The results are based on the dose-escalation phase of the XIRIUS trial, an open-label, dose-ranging, single-eye study, currently being conducted at sites in the US and the UK.
They include data from the one-month follow-up for the first five cohorts of patients.
Alector commenced a Phase l INFRONT trial to investigate the safety, tolerability, pharmacokinetics, and pharmacodynamics of AL001 for the treatment of patients with Frontotemporal Dementia With Granulin Mutation (FTD-GRN).
The randomised, parallel assignment trial intends to enrol 60 participants, including both healthy subjects and FTD-GRN patients.

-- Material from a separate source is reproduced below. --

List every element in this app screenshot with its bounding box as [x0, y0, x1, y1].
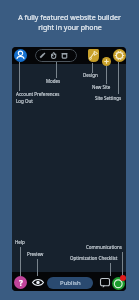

During the trial, subjects will receive up to five single-ascending doses of AL001. Each cohort will also receive saline solution as a single infusion in a ratio of six active and two placebo subjects.
Actelion Pharmaceuticals reported positive outcomes from the Portico trial after meeting the primary endpoint of the study.
Portico is a Phase IV, prospective, randomised, placebo-controlled, double-blind, multicentre, parallel-group trial that examined the efficacy and safety of Opsumit (macitentan) against placebo for the treatment of patients with portopulmonary hypertension (PoPH).
During the trial, 85 patients were randomised in a 1:1 ratio into two treatment groups to receive 10mg of macitentan or placebo for a 12-week double-blind treatment period.